If it were actually written with a linear narrative in mind, then I don’t think the Night Elves would join other factions or open up Druidism to other races, or change their own gender-defined culture to mimic the other races. I don’t think Sylvanas would have given up her freedom to join the Horde. I don’t think Kael’thas would have sided with Kil’jaeden, and I don’t think Lor’themar and the Blood Elves would have joined the Horde. A lot of these things are results of trying to please fans (giving them pretty race on Horde) or just running with a cool what if (playable Undead, playable Night Elves, but keeping it a 2-faction system).
But the Sargeras thing has been the same since the mid-2000s. The titan Panteon shaping planets and ordering life. The Burning Crusade and how it is tied to various happenings around the world. And the rationale behind all of this. It has been going on for years, with a single laser-focused direction that is now blossoming into a huge reveal.
Even WoD might make sense in the long run. Just look at the Mag’har starting storyline where they are consumed by crazy Yrel and her Lightforged.
Not necessarily true.
We have to regard it as an evolutionary process, one that is changing more than revealing.
Warcraft 1 had a very simple premise for Demons, and that’s in a Lovecraftian classic horror style where they are otherworldly entities that torment the minds of men.
Warcraft 2 legitimizes demons in physical form in WC2, but only to promote that idea of an otherworldly terror that spills into the real world.
Warcraft 3 takes the physical threat further with showing us the Burning legion, and the Demons, and their entire army. But in doing so, it also revises some of the story to tell us that they’ve invaded twice before, and that there’s a pecking order, and that invasions are a re-occuring thing. While this is great world-building, it also disconnects us from the Lovecraft style horror theme of WC1. The otherworldly threat isn’t just otherworldly, it’s very much worldly multiple times.
From there, it kind of separates. The RPG books were the first reveal of the Titans to the audience, and that’s when we learn about Sargeras being a titan. WoW also hints at this, but doesn’t really regard the Pantheon the same way. The whole Sargeras being a former Titan lore is something that’s more recent, and has become the creation story for the WC Universe as a whole. And with the whole story of them fighting the Old Gods and Sargeras becoming Fel-infused because he wanted to and all those reveals… They’re telling a much different story from what it originally set out to be. Instead of being the demon that manipulated Medivh into opening the portal, he became a fel-corrupted titan who invaded the world once before, lost, then tried again, lost to Aegwynn, then decided to corrupt her baby just so he can open a portal for Orcs to come in, only for years later to scrap that entire idea so instead he comes in physical form to stab Azeroth. It makes the whole Orcs and Portal event seem insignificant, if you see what I mean.

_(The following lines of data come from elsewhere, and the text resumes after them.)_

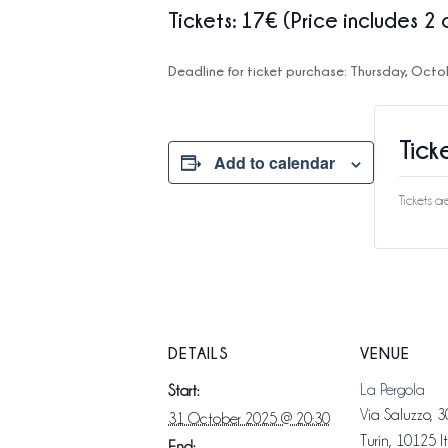
Tickets
: 17€ (Price includes 2 
Deadline for ticket purchase:
Thursday, Octo
Tick
Add to calendar
Tickets a
DETAILS
VENUE
La Pergola
Start:
Via Saluzzo, 3
31 October 2025 @ 20:30
Turin
,
10125
I
End:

Weird. This is the first time I see someone viewing WC1 as more Lovecrafting than the Old God shenanigans in WoW. But I get what you’re saying, you mean “other worlds”, whereas in modern WoW, it’s more like all the same Universe with different players.
He was depicted as a fallen titan since the first WoW RPG books.
No, he only stabbed her because the Pantheon started dragging him back. He was gently caressing the planet before it. As if trying to poke it, hear her dreams, and break the shell to let her out.